• [Your task] Write out exactly the lines of the entries below from the one holding "Linnad (45, 989)" to the one holding "New SMSF Trust Deed (256, 1282)", inclusive, and leave out all other lines.

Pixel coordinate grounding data
*** Block opens ***
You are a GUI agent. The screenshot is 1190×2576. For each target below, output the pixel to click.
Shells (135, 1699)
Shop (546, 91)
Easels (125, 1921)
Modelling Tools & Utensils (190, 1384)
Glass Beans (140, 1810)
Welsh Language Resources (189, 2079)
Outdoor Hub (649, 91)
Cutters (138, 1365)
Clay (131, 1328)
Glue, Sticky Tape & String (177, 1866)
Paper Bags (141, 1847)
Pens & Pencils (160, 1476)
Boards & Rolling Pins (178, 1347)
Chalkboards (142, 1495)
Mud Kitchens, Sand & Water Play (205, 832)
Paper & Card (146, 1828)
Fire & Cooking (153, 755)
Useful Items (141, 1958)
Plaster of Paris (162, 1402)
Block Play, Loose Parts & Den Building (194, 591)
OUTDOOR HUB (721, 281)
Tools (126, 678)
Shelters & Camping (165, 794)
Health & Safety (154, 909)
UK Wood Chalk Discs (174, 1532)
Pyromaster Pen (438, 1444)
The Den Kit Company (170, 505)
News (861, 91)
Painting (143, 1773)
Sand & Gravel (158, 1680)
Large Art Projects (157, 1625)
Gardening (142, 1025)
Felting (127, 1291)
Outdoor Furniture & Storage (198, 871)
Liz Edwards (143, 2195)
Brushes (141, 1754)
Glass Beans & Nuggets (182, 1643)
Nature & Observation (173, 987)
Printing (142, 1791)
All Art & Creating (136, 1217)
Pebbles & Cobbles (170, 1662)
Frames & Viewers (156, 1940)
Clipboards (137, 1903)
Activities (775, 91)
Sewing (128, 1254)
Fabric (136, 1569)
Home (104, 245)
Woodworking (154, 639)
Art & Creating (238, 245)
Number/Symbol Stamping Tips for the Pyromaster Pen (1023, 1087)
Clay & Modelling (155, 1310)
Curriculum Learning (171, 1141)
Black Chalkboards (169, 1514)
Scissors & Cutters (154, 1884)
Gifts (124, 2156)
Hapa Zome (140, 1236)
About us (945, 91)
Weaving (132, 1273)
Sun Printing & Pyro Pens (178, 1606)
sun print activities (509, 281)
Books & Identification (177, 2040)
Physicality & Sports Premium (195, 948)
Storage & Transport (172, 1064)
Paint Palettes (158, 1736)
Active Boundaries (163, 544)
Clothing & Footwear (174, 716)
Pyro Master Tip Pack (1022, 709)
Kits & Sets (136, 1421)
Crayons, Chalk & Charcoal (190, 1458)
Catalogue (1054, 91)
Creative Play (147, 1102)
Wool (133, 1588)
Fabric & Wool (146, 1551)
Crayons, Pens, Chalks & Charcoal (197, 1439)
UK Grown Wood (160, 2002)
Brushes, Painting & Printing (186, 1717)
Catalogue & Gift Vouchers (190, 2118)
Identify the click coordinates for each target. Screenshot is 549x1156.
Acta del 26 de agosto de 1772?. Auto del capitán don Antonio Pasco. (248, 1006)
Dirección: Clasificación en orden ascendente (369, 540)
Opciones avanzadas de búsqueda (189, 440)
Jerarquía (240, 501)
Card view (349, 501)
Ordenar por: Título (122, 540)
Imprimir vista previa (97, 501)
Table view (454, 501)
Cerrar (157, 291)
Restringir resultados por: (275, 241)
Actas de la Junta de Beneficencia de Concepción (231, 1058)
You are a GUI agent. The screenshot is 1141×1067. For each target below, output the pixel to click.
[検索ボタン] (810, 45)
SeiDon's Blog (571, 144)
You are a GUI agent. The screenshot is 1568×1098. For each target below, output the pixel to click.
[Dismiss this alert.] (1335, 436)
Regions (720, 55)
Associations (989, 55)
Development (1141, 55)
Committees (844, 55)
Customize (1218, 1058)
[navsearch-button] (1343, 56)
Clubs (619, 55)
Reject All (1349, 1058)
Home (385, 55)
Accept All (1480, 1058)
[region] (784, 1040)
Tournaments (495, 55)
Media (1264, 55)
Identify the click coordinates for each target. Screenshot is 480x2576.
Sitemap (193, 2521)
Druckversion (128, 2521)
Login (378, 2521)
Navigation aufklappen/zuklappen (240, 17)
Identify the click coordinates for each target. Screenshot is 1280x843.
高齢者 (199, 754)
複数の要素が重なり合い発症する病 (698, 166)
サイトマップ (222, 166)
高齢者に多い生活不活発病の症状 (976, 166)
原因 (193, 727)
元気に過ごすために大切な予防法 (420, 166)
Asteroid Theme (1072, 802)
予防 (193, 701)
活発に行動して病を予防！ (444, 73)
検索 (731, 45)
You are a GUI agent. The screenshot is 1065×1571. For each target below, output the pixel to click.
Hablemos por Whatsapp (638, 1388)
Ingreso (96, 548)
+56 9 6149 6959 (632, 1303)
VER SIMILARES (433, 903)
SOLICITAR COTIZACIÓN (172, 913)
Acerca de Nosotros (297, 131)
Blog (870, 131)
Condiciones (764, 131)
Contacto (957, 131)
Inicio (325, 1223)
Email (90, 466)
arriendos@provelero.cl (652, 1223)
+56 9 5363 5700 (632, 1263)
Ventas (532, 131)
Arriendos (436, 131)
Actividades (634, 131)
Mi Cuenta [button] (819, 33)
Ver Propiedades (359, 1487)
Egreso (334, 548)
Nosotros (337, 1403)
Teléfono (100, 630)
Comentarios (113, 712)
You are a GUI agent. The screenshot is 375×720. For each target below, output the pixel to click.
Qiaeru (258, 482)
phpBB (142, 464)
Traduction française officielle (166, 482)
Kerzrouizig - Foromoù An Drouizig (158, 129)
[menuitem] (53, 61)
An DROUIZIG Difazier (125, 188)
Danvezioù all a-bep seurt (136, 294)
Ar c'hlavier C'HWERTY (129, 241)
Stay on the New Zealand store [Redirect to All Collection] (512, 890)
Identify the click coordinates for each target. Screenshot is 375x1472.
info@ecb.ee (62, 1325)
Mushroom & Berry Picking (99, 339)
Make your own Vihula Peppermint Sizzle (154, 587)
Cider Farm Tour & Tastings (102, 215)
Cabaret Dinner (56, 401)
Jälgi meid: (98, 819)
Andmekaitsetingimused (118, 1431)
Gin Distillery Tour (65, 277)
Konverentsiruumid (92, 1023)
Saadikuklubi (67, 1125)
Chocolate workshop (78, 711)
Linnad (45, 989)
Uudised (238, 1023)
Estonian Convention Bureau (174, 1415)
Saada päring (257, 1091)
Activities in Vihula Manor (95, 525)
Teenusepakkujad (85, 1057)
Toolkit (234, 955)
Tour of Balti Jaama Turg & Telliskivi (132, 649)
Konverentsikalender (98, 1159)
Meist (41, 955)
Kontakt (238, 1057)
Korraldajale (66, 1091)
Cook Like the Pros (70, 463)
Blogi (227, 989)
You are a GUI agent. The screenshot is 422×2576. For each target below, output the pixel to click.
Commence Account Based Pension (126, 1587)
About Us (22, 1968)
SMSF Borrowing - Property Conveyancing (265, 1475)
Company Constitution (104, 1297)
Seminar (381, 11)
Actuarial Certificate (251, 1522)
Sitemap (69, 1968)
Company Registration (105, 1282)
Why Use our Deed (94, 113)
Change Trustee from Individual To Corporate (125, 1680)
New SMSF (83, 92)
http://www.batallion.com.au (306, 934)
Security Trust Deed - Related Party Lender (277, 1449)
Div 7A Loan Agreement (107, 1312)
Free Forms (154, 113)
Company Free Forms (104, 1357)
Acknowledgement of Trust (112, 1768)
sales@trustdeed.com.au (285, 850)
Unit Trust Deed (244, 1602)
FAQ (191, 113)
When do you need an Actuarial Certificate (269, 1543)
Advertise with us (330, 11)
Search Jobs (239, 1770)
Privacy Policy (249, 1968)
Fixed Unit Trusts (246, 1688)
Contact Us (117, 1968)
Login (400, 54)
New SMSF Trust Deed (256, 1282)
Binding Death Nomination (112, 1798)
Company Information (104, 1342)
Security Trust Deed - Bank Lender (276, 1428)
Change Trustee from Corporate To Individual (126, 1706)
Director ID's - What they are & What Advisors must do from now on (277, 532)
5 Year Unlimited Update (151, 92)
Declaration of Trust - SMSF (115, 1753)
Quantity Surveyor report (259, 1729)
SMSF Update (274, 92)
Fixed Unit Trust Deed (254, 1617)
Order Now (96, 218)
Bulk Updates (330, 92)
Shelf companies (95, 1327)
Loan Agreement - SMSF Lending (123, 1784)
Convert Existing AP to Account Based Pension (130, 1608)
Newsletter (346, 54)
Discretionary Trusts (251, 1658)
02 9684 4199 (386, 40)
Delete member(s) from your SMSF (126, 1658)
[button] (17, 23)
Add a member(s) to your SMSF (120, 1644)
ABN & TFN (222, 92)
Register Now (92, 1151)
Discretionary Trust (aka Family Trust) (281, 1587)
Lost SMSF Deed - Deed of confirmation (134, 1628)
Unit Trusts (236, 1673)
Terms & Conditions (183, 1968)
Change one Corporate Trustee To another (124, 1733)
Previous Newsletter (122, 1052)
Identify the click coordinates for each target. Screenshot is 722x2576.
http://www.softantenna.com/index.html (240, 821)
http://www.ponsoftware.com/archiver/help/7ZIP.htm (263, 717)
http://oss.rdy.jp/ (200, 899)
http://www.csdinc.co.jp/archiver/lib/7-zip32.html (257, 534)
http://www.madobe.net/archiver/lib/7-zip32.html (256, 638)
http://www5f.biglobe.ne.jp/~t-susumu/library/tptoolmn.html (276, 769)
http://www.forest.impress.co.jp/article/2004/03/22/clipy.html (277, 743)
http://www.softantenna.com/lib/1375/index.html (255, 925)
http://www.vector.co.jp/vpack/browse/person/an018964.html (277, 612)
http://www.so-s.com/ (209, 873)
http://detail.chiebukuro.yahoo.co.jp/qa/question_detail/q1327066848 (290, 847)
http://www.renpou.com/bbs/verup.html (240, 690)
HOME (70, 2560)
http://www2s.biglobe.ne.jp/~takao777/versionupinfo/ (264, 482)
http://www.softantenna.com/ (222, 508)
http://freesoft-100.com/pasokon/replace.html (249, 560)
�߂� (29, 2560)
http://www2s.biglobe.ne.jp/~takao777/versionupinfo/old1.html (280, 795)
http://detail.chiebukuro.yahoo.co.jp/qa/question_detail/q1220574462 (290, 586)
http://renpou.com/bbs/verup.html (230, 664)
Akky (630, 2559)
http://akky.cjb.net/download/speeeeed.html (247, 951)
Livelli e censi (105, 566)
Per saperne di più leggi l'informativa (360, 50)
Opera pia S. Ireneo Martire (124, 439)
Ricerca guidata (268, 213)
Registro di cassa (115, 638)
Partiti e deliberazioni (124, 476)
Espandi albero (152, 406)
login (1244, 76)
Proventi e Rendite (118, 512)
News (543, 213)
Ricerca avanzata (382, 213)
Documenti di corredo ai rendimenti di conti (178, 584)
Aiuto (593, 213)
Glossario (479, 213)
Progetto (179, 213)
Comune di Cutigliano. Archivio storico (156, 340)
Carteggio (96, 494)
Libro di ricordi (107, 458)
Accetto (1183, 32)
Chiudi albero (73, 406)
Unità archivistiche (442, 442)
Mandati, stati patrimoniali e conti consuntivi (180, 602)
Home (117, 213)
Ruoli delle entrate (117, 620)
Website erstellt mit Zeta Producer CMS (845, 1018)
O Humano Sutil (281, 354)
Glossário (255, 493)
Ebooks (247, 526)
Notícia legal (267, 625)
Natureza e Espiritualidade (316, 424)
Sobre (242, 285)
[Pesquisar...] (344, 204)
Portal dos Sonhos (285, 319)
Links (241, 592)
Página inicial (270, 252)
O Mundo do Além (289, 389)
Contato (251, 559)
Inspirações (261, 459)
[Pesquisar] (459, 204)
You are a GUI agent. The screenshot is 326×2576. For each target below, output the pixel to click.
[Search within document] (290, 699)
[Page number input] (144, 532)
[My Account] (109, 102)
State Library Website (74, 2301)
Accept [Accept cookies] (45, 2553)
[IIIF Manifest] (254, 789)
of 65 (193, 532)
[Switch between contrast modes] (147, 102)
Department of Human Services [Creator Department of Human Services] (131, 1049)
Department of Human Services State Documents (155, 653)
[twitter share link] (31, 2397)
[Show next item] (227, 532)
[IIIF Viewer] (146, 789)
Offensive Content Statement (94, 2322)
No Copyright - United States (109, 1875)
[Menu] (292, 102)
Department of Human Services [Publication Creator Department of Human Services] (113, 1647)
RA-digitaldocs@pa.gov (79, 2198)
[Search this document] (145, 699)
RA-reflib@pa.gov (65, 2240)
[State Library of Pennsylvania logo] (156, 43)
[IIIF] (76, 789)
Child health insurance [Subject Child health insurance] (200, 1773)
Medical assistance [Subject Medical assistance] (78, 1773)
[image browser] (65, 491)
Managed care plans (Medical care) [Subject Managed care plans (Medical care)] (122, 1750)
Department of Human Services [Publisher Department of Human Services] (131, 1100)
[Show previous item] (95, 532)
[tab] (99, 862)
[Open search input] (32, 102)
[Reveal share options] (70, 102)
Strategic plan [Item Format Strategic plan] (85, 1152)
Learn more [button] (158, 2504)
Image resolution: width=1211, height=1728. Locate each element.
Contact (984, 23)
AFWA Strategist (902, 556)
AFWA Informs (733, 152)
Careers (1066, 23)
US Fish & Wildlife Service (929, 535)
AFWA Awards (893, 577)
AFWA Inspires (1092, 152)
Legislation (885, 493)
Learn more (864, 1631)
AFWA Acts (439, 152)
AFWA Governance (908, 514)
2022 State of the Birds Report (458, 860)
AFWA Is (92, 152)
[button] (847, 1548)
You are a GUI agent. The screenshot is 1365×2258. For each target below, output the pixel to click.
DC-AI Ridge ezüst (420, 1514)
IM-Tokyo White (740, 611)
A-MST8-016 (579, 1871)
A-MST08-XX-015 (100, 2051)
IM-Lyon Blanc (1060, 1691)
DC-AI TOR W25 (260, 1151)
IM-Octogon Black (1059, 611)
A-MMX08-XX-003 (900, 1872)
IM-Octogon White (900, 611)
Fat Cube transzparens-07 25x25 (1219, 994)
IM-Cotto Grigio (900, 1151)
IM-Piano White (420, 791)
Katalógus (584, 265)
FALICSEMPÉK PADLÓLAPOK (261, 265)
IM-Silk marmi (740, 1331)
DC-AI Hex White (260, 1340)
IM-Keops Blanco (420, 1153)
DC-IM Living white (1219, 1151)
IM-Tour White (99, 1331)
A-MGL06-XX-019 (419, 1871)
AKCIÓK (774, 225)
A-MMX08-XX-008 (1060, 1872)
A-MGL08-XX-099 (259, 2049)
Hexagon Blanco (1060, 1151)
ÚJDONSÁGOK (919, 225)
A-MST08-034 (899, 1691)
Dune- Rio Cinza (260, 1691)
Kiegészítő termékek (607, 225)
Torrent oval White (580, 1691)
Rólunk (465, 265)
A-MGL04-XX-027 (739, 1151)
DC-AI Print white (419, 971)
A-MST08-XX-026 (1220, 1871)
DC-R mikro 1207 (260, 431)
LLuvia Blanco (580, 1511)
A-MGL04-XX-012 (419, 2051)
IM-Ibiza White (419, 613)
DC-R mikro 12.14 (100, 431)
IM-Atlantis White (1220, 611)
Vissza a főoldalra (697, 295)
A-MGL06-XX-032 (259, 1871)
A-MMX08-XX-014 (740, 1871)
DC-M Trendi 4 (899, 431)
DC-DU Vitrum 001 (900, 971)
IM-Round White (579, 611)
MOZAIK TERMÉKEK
*** Block closes ***
• [Response to the task]
Linnad (45, 989)
Uudised (238, 1023)
Estonian Convention Bureau (174, 1415)
Saada päring (257, 1091)
Activities in Vihula Manor (95, 525)
Teenusepakkujad (85, 1057)
Toolkit (234, 955)
Tour of Balti Jaama Turg & Telliskivi (132, 649)
Konverentsikalender (98, 1159)
Meist (41, 955)
Kontakt (238, 1057)
Korraldajale (66, 1091)
Cook Like the Pros (70, 463)
Blogi (227, 989)
You are a GUI agent. The screenshot is 422×2576. For each target below, output the pixel to click.
Commence Account Based Pension (126, 1587)
About Us (22, 1968)
SMSF Borrowing - Property Conveyancing (265, 1475)
Company Constitution (104, 1297)
Seminar (381, 11)
Actuarial Certificate (251, 1522)
Sitemap (69, 1968)
Company Registration (105, 1282)
Why Use our Deed (94, 113)
Change Trustee from Individual To Corporate (125, 1680)
New SMSF (83, 92)
http://www.batallion.com.au (306, 934)
Security Trust Deed - Related Party Lender (277, 1449)
Div 7A Loan Agreement (107, 1312)
Free Forms (154, 113)
Company Free Forms (104, 1357)
Acknowledgement of Trust (112, 1768)
sales@trustdeed.com.au (285, 850)
Unit Trust Deed (244, 1602)
FAQ (191, 113)
When do you need an Actuarial Certificate (269, 1543)
Advertise with us (330, 11)
Search Jobs (239, 1770)
Privacy Policy (249, 1968)
Fixed Unit Trusts (246, 1688)
Contact Us (117, 1968)
Login (400, 54)
New SMSF Trust Deed (256, 1282)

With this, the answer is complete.